Auf einer Internetkonferenz in London stoßen zwei Philosophien aufeinander: Russland und China wollen das Netz schärfer regulieren, die USA und Großbritannien allenfalls einen freiwilligen Verhaltenskodex einführen. Doch die Haltung des Westens ist widersprüchlich.

http://www.spiegel.de/netzwelt/netzp...795376,00.html
  1. #1

    ..

    Der Aussage von Jimmy Wales ist eigentlich nichts mehr hinzuzufügen:

    "Die größte Bedrohung der Freiheit im Netz, sagte er, seien nicht die Trolle in den Internet-Foren oder die Cyber-Kriminellen, sondern überzogenes Regierungshandeln."

    Viel wichtiger als die Regulierung des Internets wäre ein international verbindliches Datenschutzabkommen, damit die Datenerfassung und der Datenhandel international argierender Firmen wie Facebook, Google oder jüngst Electronic Arts in ihre Grenzen gewiesen wird und Verstöße richtig geahndet werden können.
    Firmen spionieren uns aus während Regierungen gleichzeitig unseren Zugriff aufs Netz regulieren wollen...
  2. #2

    so

    wie die ganze Menschheit funktioniert:

    eigentlich eine gute Idee, doch wir sind zu doof dazu und zerstören alles und damit uns selbst.
  3. #3

    .

    "Cameron klagte, die Angriffe auf Firmennetzwerke, Regierungsserver und Privatkonten kosteten weltweit eine Trillion Pfund im Jahr."

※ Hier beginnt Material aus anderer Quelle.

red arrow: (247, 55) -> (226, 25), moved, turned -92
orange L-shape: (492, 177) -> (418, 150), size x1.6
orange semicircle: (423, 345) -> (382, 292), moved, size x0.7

    Das Welt-BIP pro Jahr liegt nicht einmal so hoch. Sicherlich ist eine Billion gemeint (engl. "trillion" = dt. "Billion").
  4. #4

    debahn wie die ganze Menschheit funktioniert: eigentlich

    dem ist nichts hinzuzufügen!
  5. #5

    Die Lösung der Probleme

    Zitat von sysop Beitrag anzeigen
    Auf einer Internetkonferenz in London stoßen zwei Philosophien aufeinander: Russland und China wollen das Netz schärfer regulieren, die USA und Großbritannien allenfalls einen freiwilligen Verhaltenskodex einführen. Doch die Haltung des Westens ist widersprüchlich.

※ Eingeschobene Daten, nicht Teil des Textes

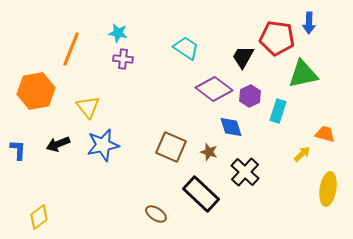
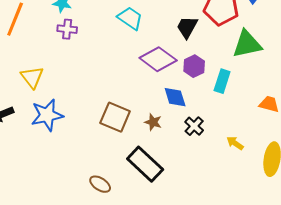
yellow arrow: (302, 154) -> (235, 143), moved, turned -102
black cross: (245, 172) -> (194, 126), moved, size x0.7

    http://www.spiegel.de/netzwelt/netzp...795376,00.html
    Kehren wir also wieder zum guten, alten Versandkatalog, Telefon, Fax und Leserbrief zurück! Wollen die das?
  6. #6

    Regulierung oder Wahn?

    "Der 12-Punkte-Kodex, der als Uno-Resolution verabschiedet werden soll, würde Staaten unter anderem erlauben, "die Verbreitung von Informationen zu unterbinden, die zu Terrorismus, Sezessionismus und Extremismus aufrufen" oder aber "das geistige und kulturelle Klima" eines anderen Landes stören. Es wäre ein Persilschein für autoritäre Regime in aller Welt, ihnen unangenehme Webseiten zu blockieren."

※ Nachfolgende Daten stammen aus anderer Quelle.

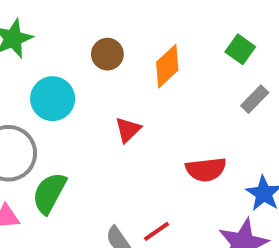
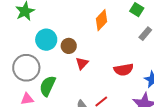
brown circle: (107, 54) -> (69, 46), moved
red triangle: (128, 130) -> (82, 63), moved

    Vor derartigen Freifahrtscheinen sollten wir uns mindestens so sehr in Acht nehmen, wie vor phishing versuchen! Es steht nämlich mehr auf den Spiel als ein paar läpische Penunzen. Stellen wur uns nur einmal vor Hitlers Regime hätte die o.g. Möglichkeit gehabt. Stellen wir uns vor so eine politische Wildsau hat Zugriff auf IP-Adressen oder Klarnamen, auf sämtliche Bewegungen, Spuren, Beiträge, die ein bestimmter Nutzer im Internet hinterlässt. Und darüber hinaus habe so eine Wildsau noch Einfluss darauf, wer was ins Netz stellen darf und was nicht. Das betrifft dann nicht nur die Freiheit im Internet oder die Freiheit des Internets. Es betrifft dann auch nicht nur ein paar Münzen oder Geldscheine. Dann betrifft es potentiell jedermans persönliche Freiheit. Wer sich nicht systemkonform verhält, wird eingesperrt oder gleich 'hingerichtet' - also staatlich legitimiert ermordet.
    Vielleicht halten mich nun manche für hysterisch. Aber viele haben eben auch Mahner in Deutschland 1933 für hysterisch gehalten. Manchen hat diese Haltung später das Leben gekostet.
    Das Netz muss so frei wie möglich bleiben und die Idee des geistigen Eigentums und seines Schutzes muss neu gedacht werden. Sie muss angepasst werden an die heutige Realität. Vorschläge dazu gibt's wie and am Meer. Besonders gut ist der einer Kulturflatrate. GEMA bezahle ich ja eh schon für jede LEER-CD und -DVD. Und mal ehrlich: Wäre es denn so schlimm, wenn Spitzenschauspieler, Popstars, Bestsellerautoren usw. nur noch ein paar 100.000 Dollar im Jahr verdienen würden?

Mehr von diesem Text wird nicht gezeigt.